[Collected data]
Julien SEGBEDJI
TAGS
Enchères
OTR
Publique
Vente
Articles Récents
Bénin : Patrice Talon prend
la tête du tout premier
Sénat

==

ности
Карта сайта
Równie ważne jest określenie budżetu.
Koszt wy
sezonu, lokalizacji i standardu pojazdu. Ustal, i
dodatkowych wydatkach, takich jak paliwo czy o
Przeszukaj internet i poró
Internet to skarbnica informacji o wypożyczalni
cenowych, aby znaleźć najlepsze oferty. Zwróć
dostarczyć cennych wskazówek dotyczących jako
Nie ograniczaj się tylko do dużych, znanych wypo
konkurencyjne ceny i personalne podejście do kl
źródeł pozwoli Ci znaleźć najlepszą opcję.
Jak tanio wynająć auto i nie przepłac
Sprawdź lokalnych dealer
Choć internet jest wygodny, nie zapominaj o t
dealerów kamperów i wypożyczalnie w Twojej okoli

...

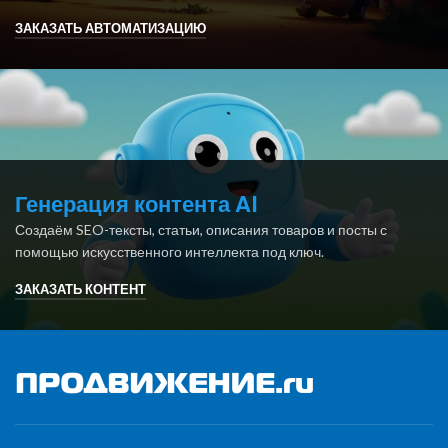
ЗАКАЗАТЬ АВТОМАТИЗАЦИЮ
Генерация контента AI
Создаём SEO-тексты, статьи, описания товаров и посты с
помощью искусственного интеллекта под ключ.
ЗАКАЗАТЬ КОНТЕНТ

_TASK DIRECTIONS_
Copy only this part of the entries above: the line with "Nie ograniczaj się", the line with "dealerów kamperów i", and the lines between, all exactly as written.

_WRITTEN RESPONSE_
Nie ograniczaj się tylko do dużych, znanych wypo
konkurencyjne ceny i personalne podejście do kl
źródeł pozwoli Ci znaleźć najlepszą opcję.
Jak tanio wynająć auto i nie przepłac
Sprawdź lokalnych dealer
Choć internet jest wygodny, nie zapominaj o t
dealerów kamperów i wypożyczalnie w Twojej okoli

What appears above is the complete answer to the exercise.